======== Source records

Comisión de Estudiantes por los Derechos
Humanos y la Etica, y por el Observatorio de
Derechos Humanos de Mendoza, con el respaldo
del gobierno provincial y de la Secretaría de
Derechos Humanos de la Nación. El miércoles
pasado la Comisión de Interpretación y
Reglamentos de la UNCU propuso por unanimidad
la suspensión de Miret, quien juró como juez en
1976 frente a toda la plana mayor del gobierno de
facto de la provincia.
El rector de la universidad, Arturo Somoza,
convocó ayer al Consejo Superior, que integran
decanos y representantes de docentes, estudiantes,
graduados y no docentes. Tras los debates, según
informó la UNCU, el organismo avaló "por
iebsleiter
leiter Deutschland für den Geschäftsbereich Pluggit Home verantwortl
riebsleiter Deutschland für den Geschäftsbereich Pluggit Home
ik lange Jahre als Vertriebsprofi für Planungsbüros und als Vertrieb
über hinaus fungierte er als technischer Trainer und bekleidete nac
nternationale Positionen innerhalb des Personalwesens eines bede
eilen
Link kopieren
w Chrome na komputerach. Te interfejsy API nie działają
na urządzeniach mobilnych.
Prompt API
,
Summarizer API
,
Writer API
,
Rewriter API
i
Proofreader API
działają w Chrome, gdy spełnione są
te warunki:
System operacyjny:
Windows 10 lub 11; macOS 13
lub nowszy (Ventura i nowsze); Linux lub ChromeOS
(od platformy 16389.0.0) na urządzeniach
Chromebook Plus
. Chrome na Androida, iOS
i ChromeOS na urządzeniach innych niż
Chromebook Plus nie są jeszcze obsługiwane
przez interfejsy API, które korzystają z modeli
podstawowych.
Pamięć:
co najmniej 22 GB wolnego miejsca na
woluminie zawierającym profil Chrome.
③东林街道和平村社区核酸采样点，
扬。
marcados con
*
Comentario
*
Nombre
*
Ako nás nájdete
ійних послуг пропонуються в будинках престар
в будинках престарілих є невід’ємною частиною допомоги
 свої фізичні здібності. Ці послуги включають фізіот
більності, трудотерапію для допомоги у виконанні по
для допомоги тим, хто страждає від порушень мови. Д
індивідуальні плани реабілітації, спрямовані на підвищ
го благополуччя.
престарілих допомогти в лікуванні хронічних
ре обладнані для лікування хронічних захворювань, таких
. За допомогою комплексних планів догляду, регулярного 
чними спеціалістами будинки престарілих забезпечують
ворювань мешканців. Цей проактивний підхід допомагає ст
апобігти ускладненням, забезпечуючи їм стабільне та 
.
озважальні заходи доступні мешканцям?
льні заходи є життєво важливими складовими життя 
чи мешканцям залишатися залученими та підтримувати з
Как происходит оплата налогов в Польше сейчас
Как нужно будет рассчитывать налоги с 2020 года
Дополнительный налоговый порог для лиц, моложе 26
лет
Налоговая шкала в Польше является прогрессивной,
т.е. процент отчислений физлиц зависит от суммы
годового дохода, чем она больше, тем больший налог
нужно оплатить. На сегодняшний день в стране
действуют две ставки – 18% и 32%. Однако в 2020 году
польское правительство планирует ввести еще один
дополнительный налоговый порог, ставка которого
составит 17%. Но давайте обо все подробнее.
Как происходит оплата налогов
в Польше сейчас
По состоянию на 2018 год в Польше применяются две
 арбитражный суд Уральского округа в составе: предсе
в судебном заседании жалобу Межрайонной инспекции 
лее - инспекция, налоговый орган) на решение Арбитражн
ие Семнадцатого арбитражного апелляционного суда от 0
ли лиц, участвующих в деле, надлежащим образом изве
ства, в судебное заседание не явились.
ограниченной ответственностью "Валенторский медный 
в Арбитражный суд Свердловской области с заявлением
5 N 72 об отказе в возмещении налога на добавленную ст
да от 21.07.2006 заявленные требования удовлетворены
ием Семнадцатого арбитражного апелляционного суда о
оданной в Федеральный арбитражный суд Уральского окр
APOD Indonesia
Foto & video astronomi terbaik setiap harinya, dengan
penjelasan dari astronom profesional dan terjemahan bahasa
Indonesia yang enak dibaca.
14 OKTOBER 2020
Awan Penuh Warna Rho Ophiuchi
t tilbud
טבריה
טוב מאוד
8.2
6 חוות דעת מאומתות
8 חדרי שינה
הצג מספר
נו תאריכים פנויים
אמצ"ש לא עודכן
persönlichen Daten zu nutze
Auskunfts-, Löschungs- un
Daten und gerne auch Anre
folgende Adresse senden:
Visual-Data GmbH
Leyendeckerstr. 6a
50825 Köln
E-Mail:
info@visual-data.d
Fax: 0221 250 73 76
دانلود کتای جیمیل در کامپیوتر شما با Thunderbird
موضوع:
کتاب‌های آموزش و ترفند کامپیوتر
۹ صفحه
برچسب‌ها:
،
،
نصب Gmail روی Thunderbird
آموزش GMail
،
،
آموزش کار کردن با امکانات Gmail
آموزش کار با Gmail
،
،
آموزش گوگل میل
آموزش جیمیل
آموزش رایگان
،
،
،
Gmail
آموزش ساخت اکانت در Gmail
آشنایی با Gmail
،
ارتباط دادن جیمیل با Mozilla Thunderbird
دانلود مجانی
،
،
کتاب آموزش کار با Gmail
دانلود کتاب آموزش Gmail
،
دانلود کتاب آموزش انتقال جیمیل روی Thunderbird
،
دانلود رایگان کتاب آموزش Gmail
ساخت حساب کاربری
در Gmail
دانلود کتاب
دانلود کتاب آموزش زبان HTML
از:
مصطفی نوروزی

================

Write every entry out again exactly.

Comisión de Estudiantes por los Derechos
Humanos y la Etica, y por el Observatorio de
Derechos Humanos de Mendoza, con el respaldo
del gobierno provincial y de la Secretaría de
Derechos Humanos de la Nación. El miércoles
pasado la Comisión de Interpretación y
Reglamentos de la UNCU propuso por unanimidad
la suspensión de Miret, quien juró como juez en
1976 frente a toda la plana mayor del gobierno de
facto de la provincia.
El rector de la universidad, Arturo Somoza,
convocó ayer al Consejo Superior, que integran
decanos y representantes de docentes, estudiantes,
graduados y no docentes. Tras los debates, según
informó la UNCU, el organismo avaló "por
iebsleiter
leiter Deutschland für den Geschäftsbereich Pluggit Home verantwortl
riebsleiter Deutschland für den Geschäftsbereich Pluggit Home
ik lange Jahre als Vertriebsprofi für Planungsbüros und als Vertrieb
über hinaus fungierte er als technischer Trainer und bekleidete nac
nternationale Positionen innerhalb des Personalwesens eines bede
eilen
Link kopieren
w Chrome na komputerach. Te interfejsy API nie działają
na urządzeniach mobilnych.
Prompt API
,
Summarizer API
,
Writer API
,
Rewriter API
i
Proofreader API
działają w Chrome, gdy spełnione są
te warunki:
System operacyjny:
Windows 10 lub 11; macOS 13
lub nowszy (Ventura i nowsze); Linux lub ChromeOS
(od platformy 16389.0.0) na urządzeniach
Chromebook Plus
. Chrome na Androida, iOS
i ChromeOS na urządzeniach innych niż
Chromebook Plus nie są jeszcze obsługiwane
przez interfejsy API, które korzystają z modeli
podstawowych.
Pamięć:
co najmniej 22 GB wolnego miejsca na
woluminie zawierającym profil Chrome.
③东林街道和平村社区核酸采样点，
扬。
marcados con
*
Comentario
*
Nombre
*
Ako nás nájdete
ійних послуг пропонуються в будинках престар
в будинках престарілих є невід’ємною частиною допомоги
 свої фізичні здібності. Ці послуги включають фізіот
більності, трудотерапію для допомоги у виконанні по
для допомоги тим, хто страждає від порушень мови. Д
індивідуальні плани реабілітації, спрямовані на підвищ
го благополуччя.
престарілих допомогти в лікуванні хронічних
ре обладнані для лікування хронічних захворювань, таких
. За допомогою комплексних планів догляду, регулярного 
чними спеціалістами будинки престарілих забезпечують
ворювань мешканців. Цей проактивний підхід допомагає ст
апобігти ускладненням, забезпечуючи їм стабільне та 
.
озважальні заходи доступні мешканцям?
льні заходи є життєво важливими складовими життя 
чи мешканцям залишатися залученими та підтримувати з
Как происходит оплата налогов в Польше сейчас
Как нужно будет рассчитывать налоги с 2020 года
Дополнительный налоговый порог для лиц, моложе 26
лет
Налоговая шкала в Польше является прогрессивной,
т.е. процент отчислений физлиц зависит от суммы
годового дохода, чем она больше, тем больший налог
нужно оплатить. На сегодняшний день в стране
действуют две ставки – 18% и 32%. Однако в 2020 году
польское правительство планирует ввести еще один
дополнительный налоговый порог, ставка которого
составит 17%. Но давайте обо все подробнее.
Как происходит оплата налогов
в Польше сейчас
По состоянию на 2018 год в Польше применяются две
 арбитражный суд Уральского округа в составе: предсе
в судебном заседании жалобу Межрайонной инспекции 
лее - инспекция, налоговый орган) на решение Арбитражн
ие Семнадцатого арбитражного апелляционного суда от 0
ли лиц, участвующих в деле, надлежащим образом изве
ства, в судебное заседание не явились.
ограниченной ответственностью "Валенторский медный 
в Арбитражный суд Свердловской области с заявлением
5 N 72 об отказе в возмещении налога на добавленную ст
да от 21.07.2006 заявленные требования удовлетворены
ием Семнадцатого арбитражного апелляционного суда о
оданной в Федеральный арбитражный суд Уральского окр
APOD Indonesia
Foto & video astronomi terbaik setiap harinya, dengan
penjelasan dari astronom profesional dan terjemahan bahasa
Indonesia yang enak dibaca.
14 OKTOBER 2020
Awan Penuh Warna Rho Ophiuchi
t tilbud
טבריה
טוב מאוד
8.2
6 חוות דעת מאומתות
8 חדרי שינה
הצג מספר
נו תאריכים פנויים
אמצ"ש לא עודכן
persönlichen Daten zu nutze
Auskunfts-, Löschungs- un
Daten und gerne auch Anre
folgende Adresse senden:
Visual-Data GmbH
Leyendeckerstr. 6a
50825 Köln
E-Mail:
info@visual-data.d
Fax: 0221 250 73 76
دانلود کتای جیمیل در کامپیوتر شما با Thunderbird
موضوع:
کتاب‌های آموزش و ترفند کامپیوتر
۹ صفحه
برچسب‌ها:
،
،
نصب Gmail روی Thunderbird
آموزش GMail
،
،
آموزش کار کردن با امکانات Gmail
آموزش کار با Gmail
،
،
آموزش گوگل میل
آموزش جیمیل
آموزش رایگان
،
،
،
Gmail
آموزش ساخت اکانت در Gmail
آشنایی با Gmail
،
ارتباط دادن جیمیل با Mozilla Thunderbird
دانلود مجانی
،
،
کتاب آموزش کار با Gmail
دانلود کتاب آموزش Gmail
،
دانلود کتاب آموزش انتقال جیمیل روی Thunderbird
،
دانلود رایگان کتاب آموزش Gmail
ساخت حساب کاربری
در Gmail
دانلود کتاب
دانلود کتاب آموزش زبان HTML
از:
مصطفی نوروزی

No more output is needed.